Hundreds of people marched in San Francisco in a demonstration that mirrored the larger one in Washington.
Demanding an end to the U.S.-led occupation and the quick return of American troops, the demonstrators gathered on a sunny autumn day at the Washington Monument to listen to speeches and songs of peace.
The Rev. Al Sharpton, the civil rights leader who's running for the Democratic presidential nomination, exhorted the crowd not to be content with the gradual withdrawal of U.S. forces from Iraq.
"Don't give Bush $87 billion (for Iraq), don't give him 87 cents, give our troops a ride home," Sharpton said to loud cheers from the crowd.
The protest drew a diverse crowd - young, old, veterans, relatives with loved ones in the armed forces and American Muslims.
They waved signs reading "Make Jobs, Not War" and "Bush is a liar" as they marched in a giant circle toward the White House, on to the Justice Department and then back to the Washington Monument.
The Secret Service placed obstacles to keep the protesters from marching directly in front of the White House along Pennsylvania Avenue. Mr. Bush was spending the weekend at the Camp David presidential retreat in Maryland.
About 130,000 U.S. troops are in Iraq, where they face more than two dozen attacks daily from die-hard Saddam Hussein supporters. Defense Secretary Donald Rumsfeld wrote in a memo last week that the United States can "win in Afghanistan and Iraq," but "it will be a long, hard slog."
Michael McPhearson, a veteran from the 1991 Persian Gulf War, denounced the president, saying he had misled the nation. "You have butchered the truth, George Bush."
Organizers expected more than 30,000 would turn out for the protest, but the crowd - which filled the area between the monument and the Ellipse near the White House - appeared much smaller.
Because the U.S. Park Police no longer issues crowd estimates, the size of the crowd could not be verified.
International ANSWER (Act Now to Stop War and End Racism) and United for Peace and Justice, which organized the protest, also planned a mass demonstration in San Francisco for later Saturday.
Some demonstrators at the Washington rally acknowledged that the crowd was lighter than previous protests during and before the war.
At one point during the afternoon, a shouting match erupted between an anti-war crowd and counterdemonstrators holding "Trust Jesus" signs. Police moved in on horses to separate the two sides. No arrests were made.
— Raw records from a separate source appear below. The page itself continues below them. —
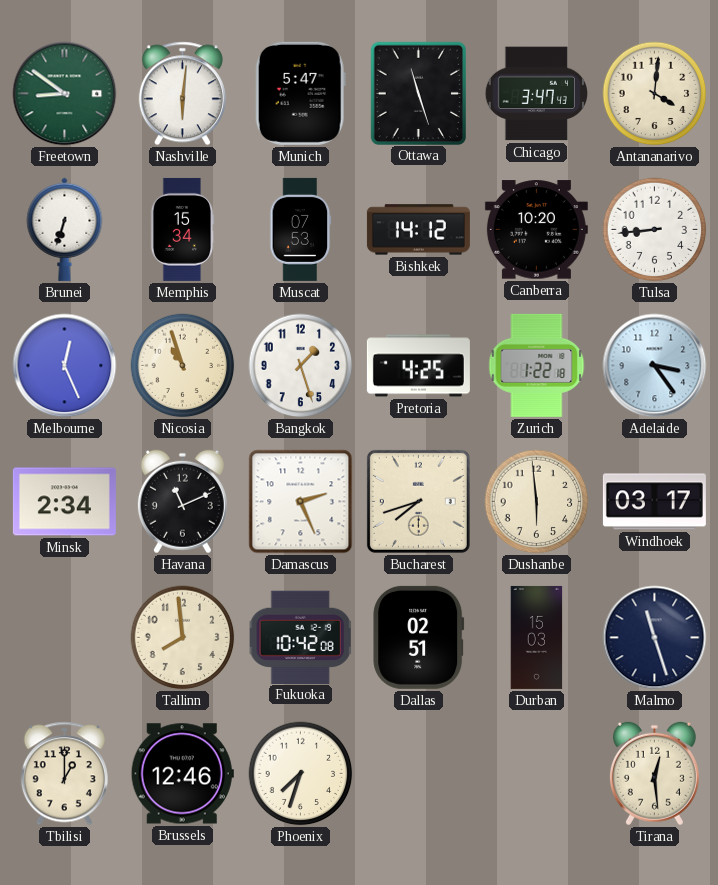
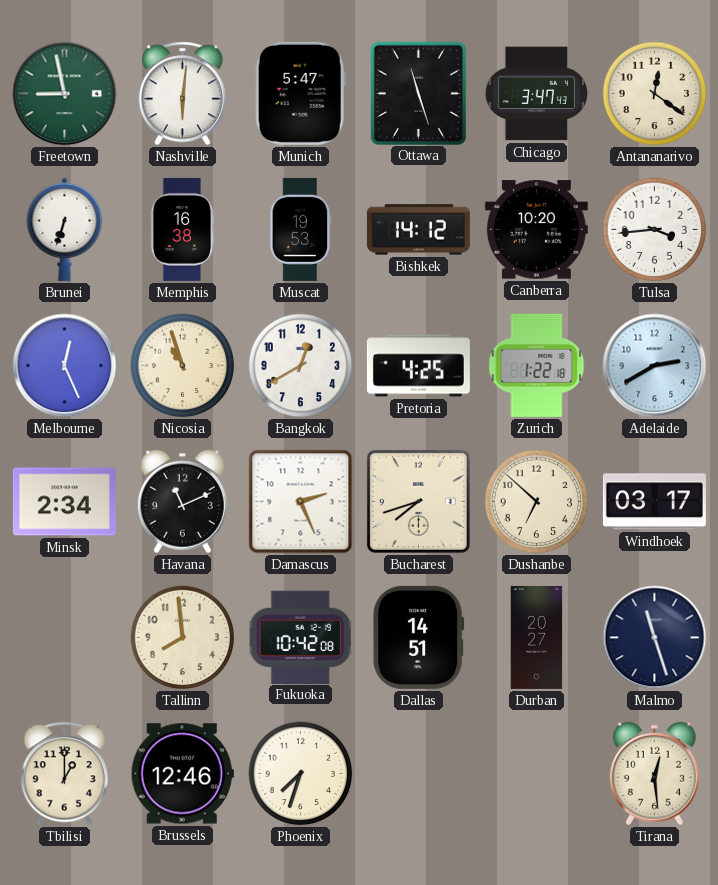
Freetown: 8:51 -> 8:58
Antananarivo: 4:01 -> 12:21
Memphis: 15:34 -> 16:38
Muscat: 07:53 -> 19:53
Tulsa: 8:44 -> 3:44
Bangkok: 1:27 -> 12:40
Adelaide: 3:24 -> 2:40
Dushanbe: 5:59 -> 6:52
Dallas: 02:51 -> 14:51
Durban: 15:03 -> 20:27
Before the rally, about 200 protesters played songs, listened to drummers and rallied for peace in a park about 20 blocks north of the White House. The crowd at the Black Voices for Peace rally then marched down past the White House to join the larger demonstration at the Washington Monument.
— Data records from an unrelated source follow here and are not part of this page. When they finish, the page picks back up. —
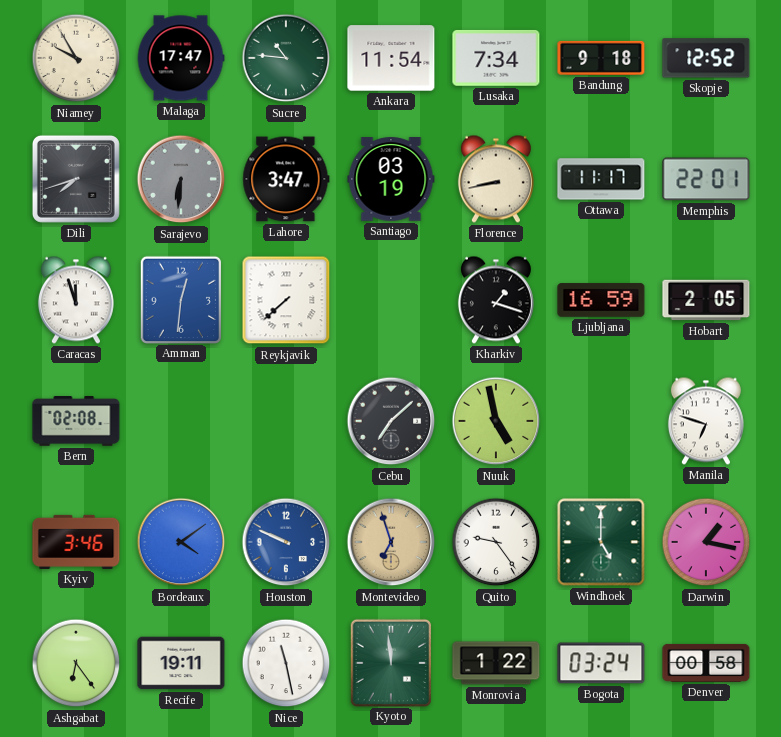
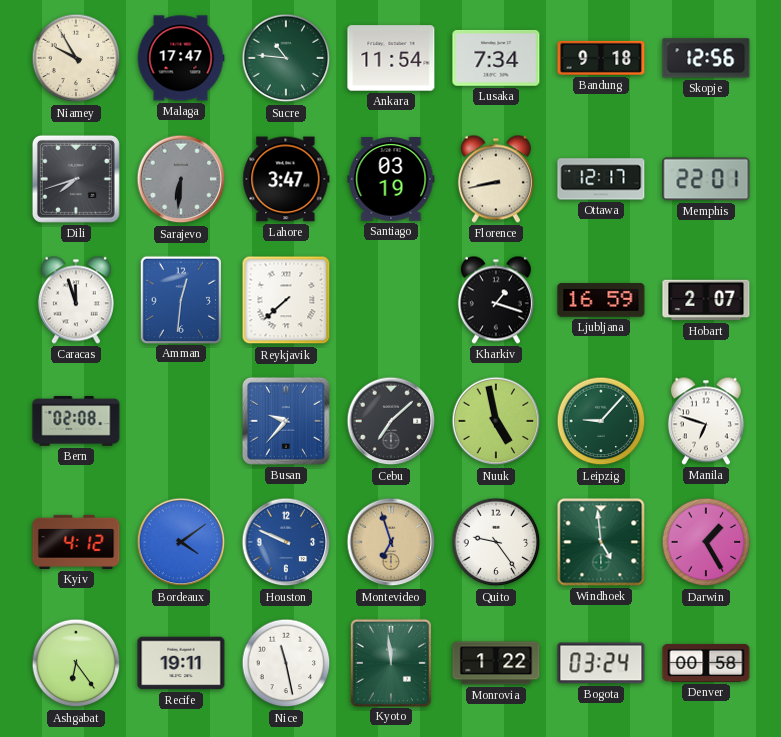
Skopje: 12:52 -> 12:56
Ottawa: 11:17 -> 12:17
Hobart: 2:05 -> 2:07
Busan: none -> 9:37
Leipzig: none -> 9:07
Kyiv: 3:46 -> 4:12
Windhoek: 5:00 -> 4:59
Darwin: 1:17 -> 1:25
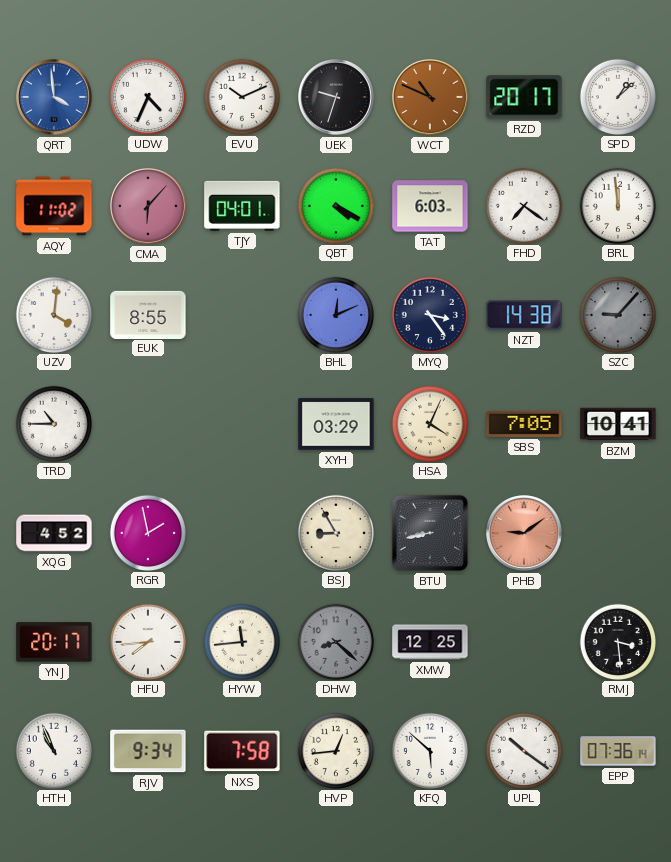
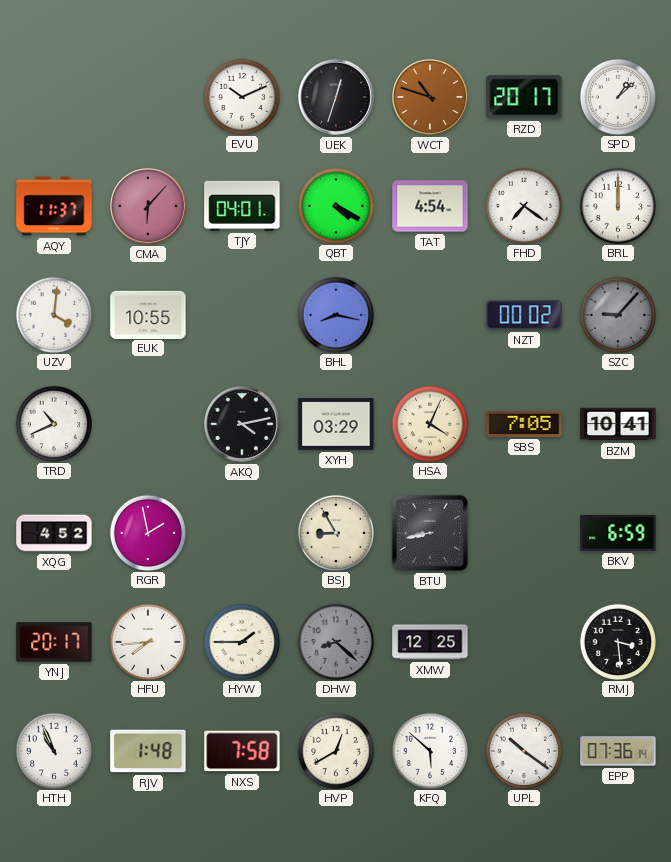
QRT: 3:59 -> none
UDW: 4:34 -> none
UEK: 9:33 -> 12:33
WCT: 10:49 -> 10:48
AQY: 11:02 -> 11:37
TAT: 6:03 -> 4:54
BRL: 11:59 -> 12:00
EUK: 8:55 -> 10:55
BHL: 12:11 -> 8:17
MYQ: 3:24 -> none
NZT: 14:38 -> 00:02
TRD: 10:45 -> 10:41
AKQ: none -> 4:13
PHB: 9:09 -> none
BKV: none -> 6:59
HYW: 11:44 -> 1:45
RJV: 9:34 -> 1:48
HVP: 12:44 -> 12:40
The D.C. chapter of Free Republic, an independent grass-roots conservative group, gathered dozens of people at the U.S. Capitol to show support for Bush and the troops in Iraq.
"Whether or not the war should have started is a moot point," said Eric Campbell, a 32-year-old who served in the 1991 Persian Gulf War. "We have to stay if anything for the Iraqi people."
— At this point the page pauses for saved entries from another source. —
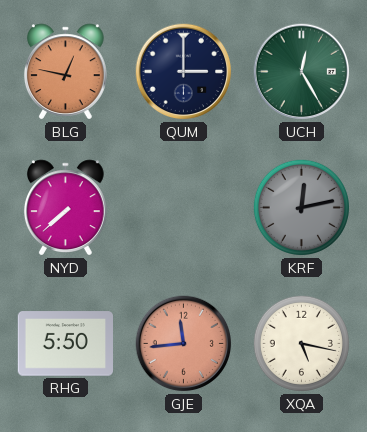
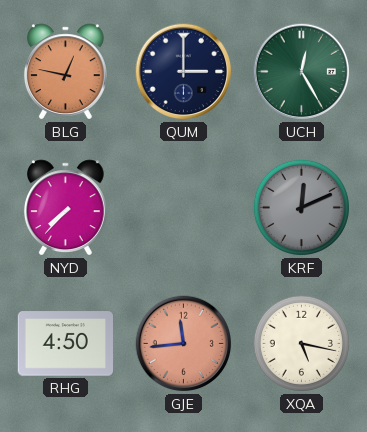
NYD: 7:38 -> 7:37
KRF: 12:13 -> 12:11
RHG: 5:50 -> 4:50
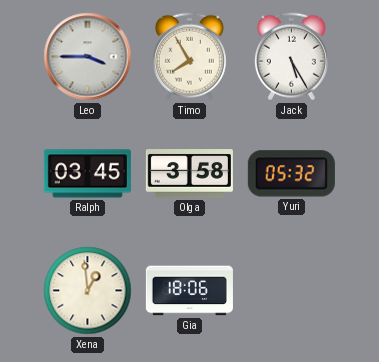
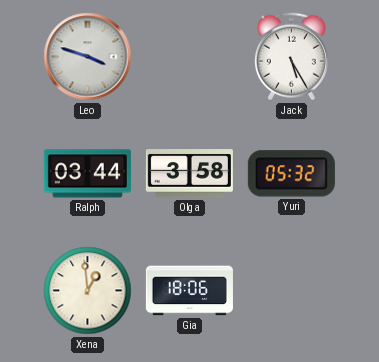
Leo: 3:45 -> 3:48
Timo: 7:55 -> none
Ralph: 03:45 -> 03:44
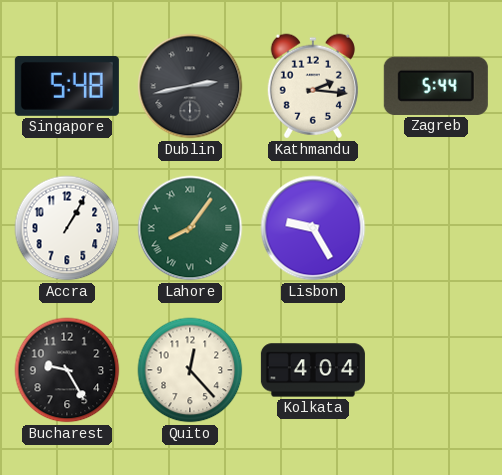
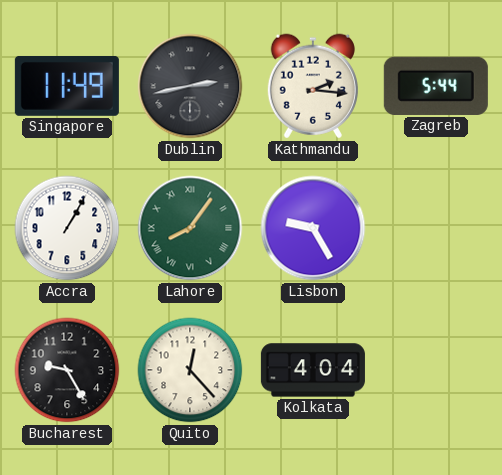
Singapore: 5:48 -> 11:49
Five groups helped arrange transportation to the San Francisco rally for protesters from Arizona, Nevada, Oregon, Washington and more than two dozen California cities.
Protesters at Civic Center Plaza waved large signs with slogans including "Register to vote for peace" and "Support our troops. Bring them home."
San Francisco rally speakers included a Marine reservist who was sentenced to prison leaving his unit to protest the war and Vietnam Veteran Ron Kovic -- who wrote "Born on the Fourth of July."
In Seoul, two thousand demonstrators protested against plans to send more South Korean troops to Iraq.